Es müssen nicht immer die großen internationalen Player sein, die anklopfen. „Die meisten unserer Kunden stammen aus dem Mittelstand. Und wir machen auch private Umzüge, etwa wenn es per Seecontainer nach Übersee geht. Auch solche Geschäfte organisieren wir“, sagt Schlömp.

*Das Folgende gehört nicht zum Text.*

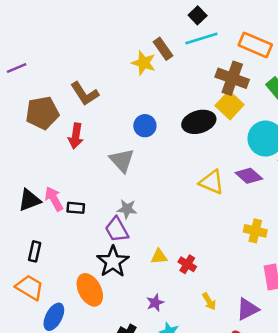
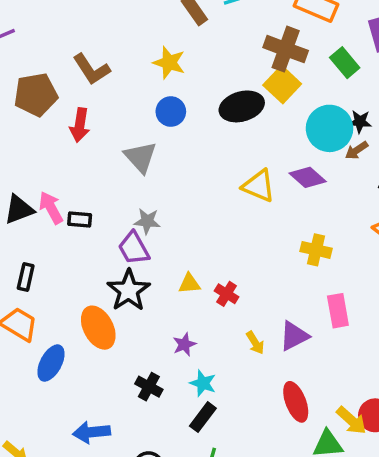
yellow star: (144, 63) -> (169, 63), moved
purple triangle: (248, 309) -> (294, 336), moved

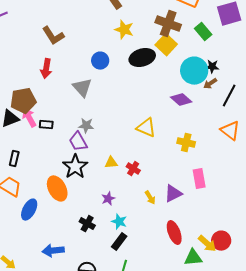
yellow star: (169, 63) -> (124, 30), moved
brown pentagon: (36, 95) -> (23, 101), moved
yellow triangle: (259, 186) -> (146, 128), moved

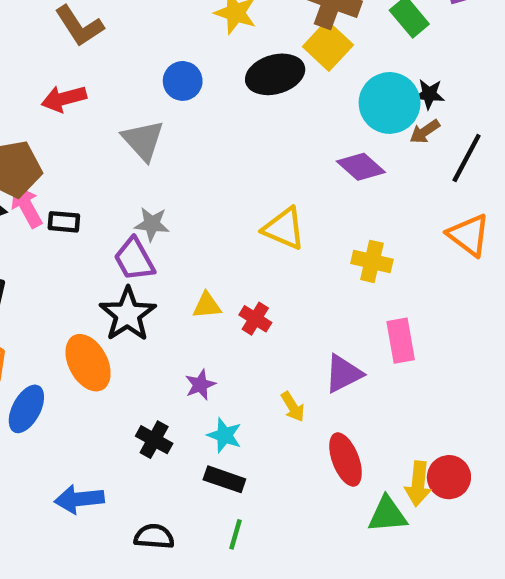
red arrow: (46, 69) -> (64, 99), turned 66
yellow arrow: (150, 198) -> (293, 407), moved
black rectangle: (119, 242) -> (224, 479), turned 72
yellow arrow: (207, 244) -> (418, 484), turned 54

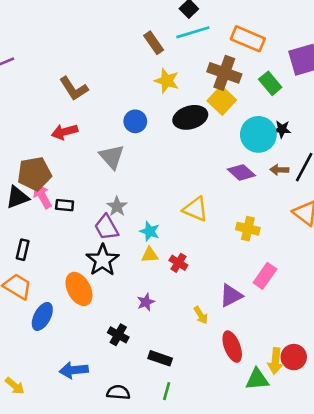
brown arrow: (425, 132) -> (279, 170), moved, turned 36
gray star: (152, 224) -> (117, 206), turned 30
pink rectangle: (401, 341) -> (265, 276), turned 45
cyan star: (224, 435) -> (150, 231), moved

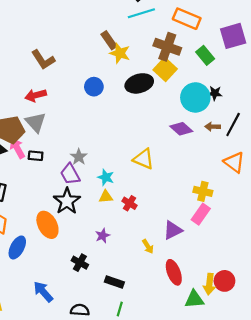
brown rectangle: (154, 43) -> (109, 40), moved
gray triangle: (112, 157) -> (36, 122), moved
yellow cross: (248, 229) -> (203, 191), moved
blue arrow: (74, 370) -> (43, 292), turned 55

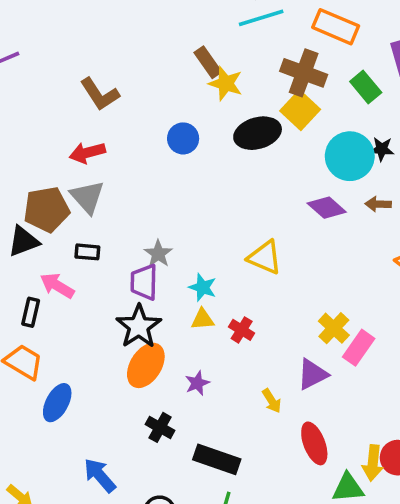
pink arrow: (17, 148) -> (57, 286), moved, turned -30
purple trapezoid: (70, 174) -> (144, 282), turned 30
yellow cross: (203, 191) -> (334, 328), moved, turned 30
orange ellipse: (47, 225) -> (146, 365), moved, turned 60
black rectangle: (114, 282) -> (217, 459), size x1.4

Diese Bandbreite helfe, das Unternehmen auf solide Füße zu stellen – ebenso wie die feste Verankerung im Bremer Mittelstand. Schlömp, der jahrelang in leitenden Funktionen bei Logistikdienstleistern gearbeitet hat, schätzt das: „Flache Hierarchien und eine offene Kommunikation machen uns flexibler. Wir können schneller Entscheidungen treffen, was in einer schnelllebigen Branche hilfreich ist. So konkurrieren wir auch erfolgreich mit den großen Namen im Speditionswesen.“

Globalisierungstrends gehen auch an Neukirch nicht vorüber
Wie schon im Jahr 1805 steht das Unternehmen auch heute wieder turbulenten Zeiten gegenüber. Diesmal sind es die Risiken im internationalen Handel, wie zum Beispiel im USA-Geschäft. „Ein Container braucht sechs Wochen bis New York. Aktuell können wir nicht sagen, welcher Zollsatz bei seiner Ankunft herrschen wird – das macht das Geschäft schwer kalkulierbar“, erklärt Schlömp.

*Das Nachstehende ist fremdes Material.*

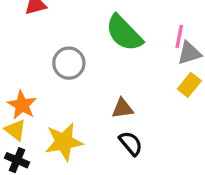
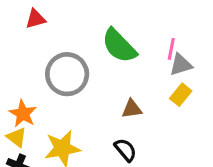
gray circle: (69, 63) -> (67, 74), size x1.4
brown triangle: (122, 108) -> (132, 109), moved

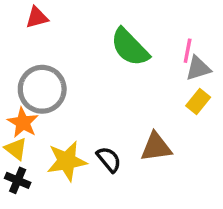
gray circle: (67, 74) -> (42, 89), moved
brown triangle: (132, 109) -> (156, 147), moved, size x1.4
black semicircle: (125, 150) -> (109, 159), moved

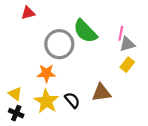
gray circle: (42, 89) -> (59, 44), moved
orange star: (23, 123) -> (46, 73), moved, turned -30
yellow star: (67, 161) -> (46, 101), turned -30

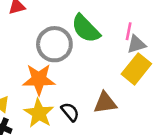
yellow rectangle: (127, 65) -> (136, 69), size x1.6
orange star: (46, 73) -> (39, 79), size x1.4

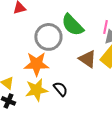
brown triangle: (105, 103) -> (87, 59), moved, turned 42
yellow star: (39, 113) -> (36, 90), turned 30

Auch der Blick auf neue Technologien steht im Fokus. Künstliche Intelligenz steht bei Schlömp weit oben auf der Agenda– etwa bei der Auswertung von Paketdaten oder bei Auditchecks. Hier plant das Unternehmen erste Pilotprojekte.

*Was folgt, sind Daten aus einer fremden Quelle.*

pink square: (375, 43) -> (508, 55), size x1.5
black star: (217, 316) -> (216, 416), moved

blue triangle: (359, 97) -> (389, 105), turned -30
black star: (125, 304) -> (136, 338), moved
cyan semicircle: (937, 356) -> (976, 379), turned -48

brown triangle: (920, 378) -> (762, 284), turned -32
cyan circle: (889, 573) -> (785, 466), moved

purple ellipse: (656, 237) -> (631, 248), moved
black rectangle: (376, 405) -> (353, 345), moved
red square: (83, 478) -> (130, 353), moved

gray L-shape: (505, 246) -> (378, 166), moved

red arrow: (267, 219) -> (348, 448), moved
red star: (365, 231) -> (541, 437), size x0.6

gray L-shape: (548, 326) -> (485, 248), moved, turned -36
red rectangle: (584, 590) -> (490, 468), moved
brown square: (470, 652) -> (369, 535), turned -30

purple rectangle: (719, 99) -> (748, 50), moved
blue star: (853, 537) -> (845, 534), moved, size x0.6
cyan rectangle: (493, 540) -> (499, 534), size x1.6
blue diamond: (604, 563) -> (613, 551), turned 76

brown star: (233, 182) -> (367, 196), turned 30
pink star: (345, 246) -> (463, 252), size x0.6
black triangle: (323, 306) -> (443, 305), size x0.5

Neue Technologien wie die KI könnten auch helfen, dem Fachkräftemangel in der Branche entgegenzuwirken. Denn auch F.W. Neukirch spüre diesen, ergänzt Sarah Bösche, verantwortlich für Personalmarketing und Personalentwicklung bei F.W. Neukirch. Es sei zunehmend schwierig, Ausbildungsstellen zu besetzen und junge Menschen dann auch langfristig zu halten. „Die Logistikbranche hat weniger Zugkraft als etwa der Auto- oder Flugzeugbau hier in Bremen – das muss man ganz klar sagen.“
Das Unternehmen will mit Aufklärung gegensteuern und zeigen, wie vielfältig ein Logistikjob heutzutage sein kann. „Das Berufsbild wandelt sich, die Aufgaben werden komplexer, und die Ansprüche steigen. Das müssen wir auch sichtbar machen.“
Die Spedition besucht deshalb nicht nur Jobmessen, sondern auch Schulen und ist auf Social Media aktiv. „Wir wollen Berührungsängste abbauen, aber auch eine klare Erwartungshaltung kommunizieren. Viele Schülerinnen und Schüler können sich gar nicht vorstellen, wie so ein Arbeitsalltag aussieht und was es heißt, für ein Unternehmen zu arbeiten.“
Das sieht auch Geschäftsführer Schlömp so: „Es geht nicht nur um Benefits oder das Gehalt. Wir müssen die Wertigkeit eines Unternehmens vermitteln, wenn wir junge Menschen halten wollen.“

Die 250-Jahr-Feier kann kommen
Trotz aller Herausforderungen sieht sich das Unternehmen gut aufgestellt. Da wagt der Geschäftsführer auch mal einen Blick ins Jahr 2055 – wenn Neukirch sein 250-jähriges Bestehen feiern könnte. „Logistik wird immer ein ‚People Business‘ bleiben – egal, wie KI und Robotik voranschreiten. Als Organisation brauchen wir Menschen, aber natürlich anders als heute, mit neuen Aufgabenstellungen.“
Er fügt hinzu: „Unsere Gesellschaft wird immer Logistik benötigen – ob die Globalisierung nun zurückgeht und sich internationale Abhängigkeiten reduzieren, oder eben nicht.“
Friedrich Neukirch hätte sich 1805 zwar eine Welt mit KI, riesigen Containerschiffen und global vernetzten Lieferketten kaum vorstellen können, aber andere Herausforderungen von heute, wie Zollstreitigkeiten, kannte er schon damals. Man kann sagen: Vieles hat sich verändert, doch der Umgang mit Unsicherheit ist dem Unternehmen damals wie heute vertraut. Und diese Erfahrung wird F.W. Neukirch auch in Zukunft stark machen.